Your answer must hold only the lines below from the line containing "المركز الصحفى" through the line containing "الخميس، 06 اغسطس 2026 06:27 ص", each reproduced exactly.

..............................

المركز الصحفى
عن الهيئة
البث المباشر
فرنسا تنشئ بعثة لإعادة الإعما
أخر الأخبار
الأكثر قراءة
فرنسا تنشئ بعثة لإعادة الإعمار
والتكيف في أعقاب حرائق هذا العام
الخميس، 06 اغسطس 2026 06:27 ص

..............................

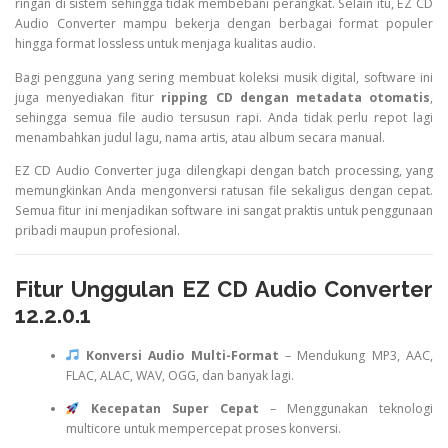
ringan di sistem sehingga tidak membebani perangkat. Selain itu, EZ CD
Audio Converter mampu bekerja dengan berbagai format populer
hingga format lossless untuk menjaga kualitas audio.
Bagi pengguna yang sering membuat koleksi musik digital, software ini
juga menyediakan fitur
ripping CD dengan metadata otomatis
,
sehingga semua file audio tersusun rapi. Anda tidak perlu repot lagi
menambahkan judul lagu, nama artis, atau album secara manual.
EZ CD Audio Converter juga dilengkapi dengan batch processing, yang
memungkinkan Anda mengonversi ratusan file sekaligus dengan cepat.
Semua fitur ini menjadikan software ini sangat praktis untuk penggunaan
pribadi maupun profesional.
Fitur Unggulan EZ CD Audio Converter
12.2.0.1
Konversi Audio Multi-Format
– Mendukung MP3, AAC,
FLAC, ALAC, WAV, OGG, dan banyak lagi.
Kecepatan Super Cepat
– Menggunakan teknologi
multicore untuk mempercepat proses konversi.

..............................

◆ ANSWER TO THE EXERCISE ◆
المركز الصحفى
عن الهيئة
البث المباشر
فرنسا تنشئ بعثة لإعادة الإعما
أخر الأخبار
الأكثر قراءة
فرنسا تنشئ بعثة لإعادة الإعمار
والتكيف في أعقاب حرائق هذا العام
الخميس، 06 اغسطس 2026 06:27 ص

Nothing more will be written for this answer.